[Data extracted from a collection]

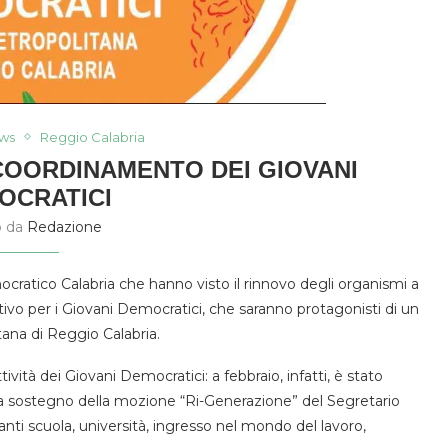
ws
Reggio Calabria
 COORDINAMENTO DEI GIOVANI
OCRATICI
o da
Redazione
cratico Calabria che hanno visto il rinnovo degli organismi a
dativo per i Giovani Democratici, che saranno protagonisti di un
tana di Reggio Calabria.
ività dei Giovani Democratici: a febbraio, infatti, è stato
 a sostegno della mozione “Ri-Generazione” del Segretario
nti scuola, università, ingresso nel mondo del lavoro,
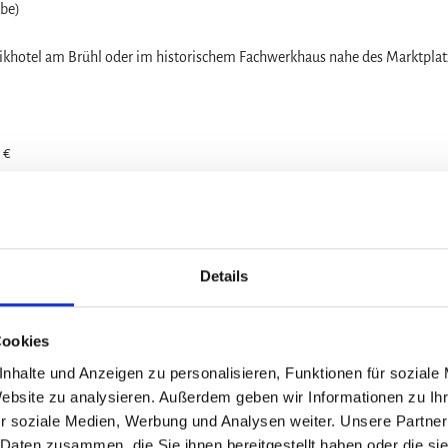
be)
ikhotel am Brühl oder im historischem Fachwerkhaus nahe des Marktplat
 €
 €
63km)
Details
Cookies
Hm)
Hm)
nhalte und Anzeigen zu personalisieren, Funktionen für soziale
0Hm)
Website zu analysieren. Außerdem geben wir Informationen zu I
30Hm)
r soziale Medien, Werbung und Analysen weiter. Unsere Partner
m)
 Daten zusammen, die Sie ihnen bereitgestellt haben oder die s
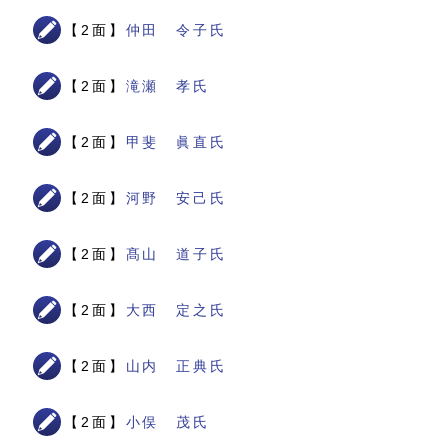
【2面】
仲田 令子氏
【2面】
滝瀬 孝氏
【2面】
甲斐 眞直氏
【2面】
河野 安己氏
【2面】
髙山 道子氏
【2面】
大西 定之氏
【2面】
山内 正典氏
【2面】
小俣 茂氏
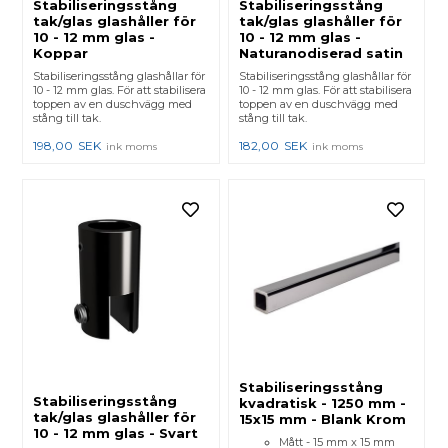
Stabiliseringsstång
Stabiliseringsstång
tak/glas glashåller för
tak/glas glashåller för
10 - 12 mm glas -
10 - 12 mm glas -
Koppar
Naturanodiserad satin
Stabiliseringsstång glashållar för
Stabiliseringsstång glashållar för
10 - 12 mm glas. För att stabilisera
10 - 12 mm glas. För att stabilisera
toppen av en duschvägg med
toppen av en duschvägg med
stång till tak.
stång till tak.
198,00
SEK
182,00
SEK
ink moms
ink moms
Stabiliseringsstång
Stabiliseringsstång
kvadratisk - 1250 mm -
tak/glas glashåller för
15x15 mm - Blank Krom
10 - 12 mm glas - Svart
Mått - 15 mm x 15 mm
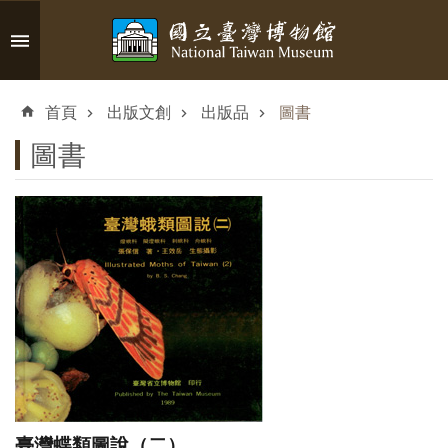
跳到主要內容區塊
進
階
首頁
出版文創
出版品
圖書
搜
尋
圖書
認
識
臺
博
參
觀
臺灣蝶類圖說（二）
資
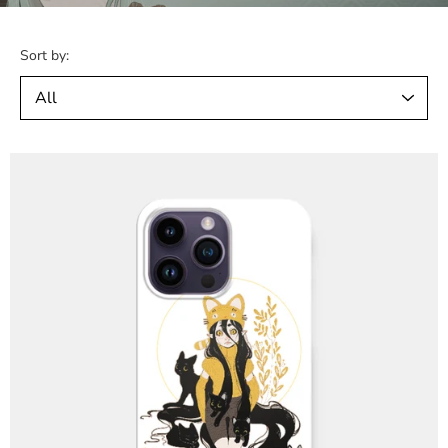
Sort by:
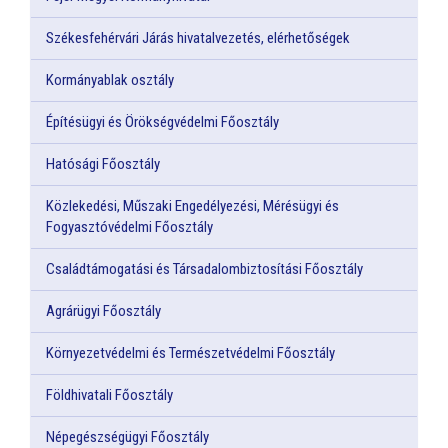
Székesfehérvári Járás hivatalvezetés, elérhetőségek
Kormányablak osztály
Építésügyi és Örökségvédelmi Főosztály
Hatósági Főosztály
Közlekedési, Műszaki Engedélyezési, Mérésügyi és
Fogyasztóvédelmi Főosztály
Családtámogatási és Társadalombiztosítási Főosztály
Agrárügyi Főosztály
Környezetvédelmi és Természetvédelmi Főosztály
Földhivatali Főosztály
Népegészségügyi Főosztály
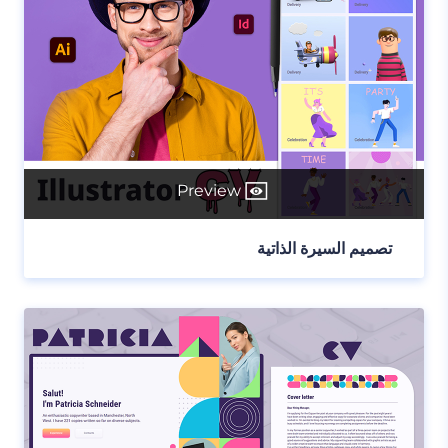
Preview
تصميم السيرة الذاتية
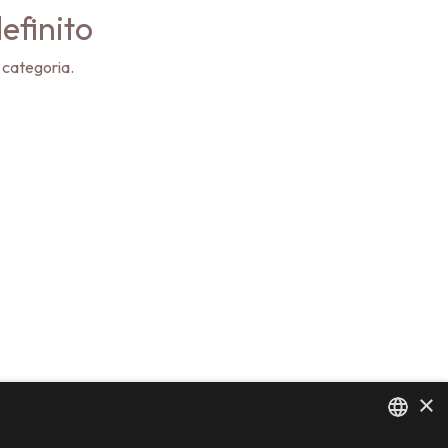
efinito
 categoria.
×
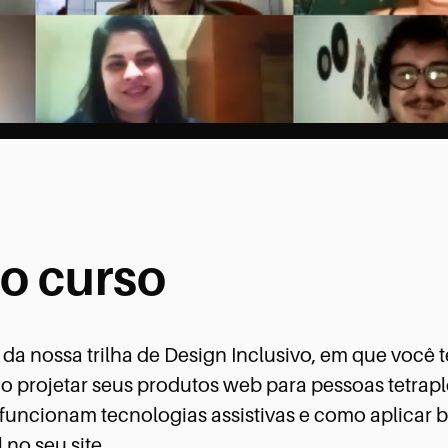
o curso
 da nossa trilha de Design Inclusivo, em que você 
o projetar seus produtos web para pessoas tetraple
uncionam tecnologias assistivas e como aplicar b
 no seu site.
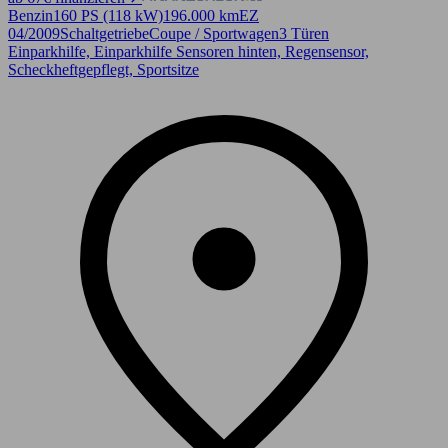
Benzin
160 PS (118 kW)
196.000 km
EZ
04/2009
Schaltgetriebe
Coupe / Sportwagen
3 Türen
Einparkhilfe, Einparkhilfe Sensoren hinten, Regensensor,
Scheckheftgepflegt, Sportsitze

Work order
Every line above should be retyped exactly; the pictures do not belong in the copy.

Reply to the task
ws
Reggio Calabria
 COORDINAMENTO DEI GIOVANI
OCRATICI
o da
Redazione
cratico Calabria che hanno visto il rinnovo degli organismi a
dativo per i Giovani Democratici, che saranno protagonisti di un
tana di Reggio Calabria.
ività dei Giovani Democratici: a febbraio, infatti, è stato
 a sostegno della mozione “Ri-Generazione” del Segretario
nti scuola, università, ingresso nel mondo del lavoro,
be)
ikhotel am Brühl oder im historischem Fachwerkhaus nahe des Marktplat
 €
 €
63km)
Details
Cookies
Hm)
Hm)
nhalte und Anzeigen zu personalisieren, Funktionen für soziale
0Hm)
Website zu analysieren. Außerdem geben wir Informationen zu I
30Hm)
r soziale Medien, Werbung und Analysen weiter. Unsere Partner
m)
 Daten zusammen, die Sie ihnen bereitgestellt haben oder die s
【2面】
仲田 令子氏
【2面】
滝瀬 孝氏
【2面】
甲斐 眞直氏
【2面】
河野 安己氏
【2面】
髙山 道子氏
【2面】
大西 定之氏
【2面】
山内 正典氏
【2面】
小俣 茂氏
Stabiliseringsstång
Stabiliseringsstång
tak/glas glashåller för
tak/glas glashåller för
10 - 12 mm glas -
10 - 12 mm glas -
Koppar
Naturanodiserad satin
Stabiliseringsstång glashållar för
Stabiliseringsstång glashållar för
10 - 12 mm glas. För att stabilisera
10 - 12 mm glas. För att stabilisera
toppen av en duschvägg med
toppen av en duschvägg med
stång till tak.
stång till tak.
198,00
SEK
182,00
SEK
ink moms
ink moms
Stabiliseringsstång
Stabiliseringsstång
kvadratisk - 1250 mm -
tak/glas glashåller för
15x15 mm - Blank Krom
10 - 12 mm glas - Svart
Mått - 15 mm x 15 mm
跳到主要內容區塊
進
階
首頁
出版文創
出版品
圖書
搜
尋
圖書
認
識
臺
博
參
觀
臺灣蝶類圖說（二）
資
Sort by:
Székesfehérvári Járás hivatalvezetés, elérhetőségek
Kormányablak osztály
Építésügyi és Örökségvédelmi Főosztály
Hatósági Főosztály
Közlekedési, Műszaki Engedélyezési, Mérésügyi és
Fogyasztóvédelmi Főosztály
Családtámogatási és Társadalombiztosítási Főosztály
Agrárügyi Főosztály
Környezetvédelmi és Természetvédelmi Főosztály
Földhivatali Főosztály
Népegészségügyi Főosztály
Preview
تصميم السيرة الذاتية
efinito
 categoria.
×
o curso
 da nossa trilha de Design Inclusivo, em que você 
o projetar seus produtos web para pessoas tetraple
uncionam tecnologias assistivas e como aplicar b
 no seu site.
Benzin
160 PS (118 kW)
196.000 km
EZ
04/2009
Schaltgetriebe
Coupe / Sportwagen
3 Türen
Einparkhilfe, Einparkhilfe Sensoren hinten, Regensensor,
Scheckheftgepflegt, Sportsitze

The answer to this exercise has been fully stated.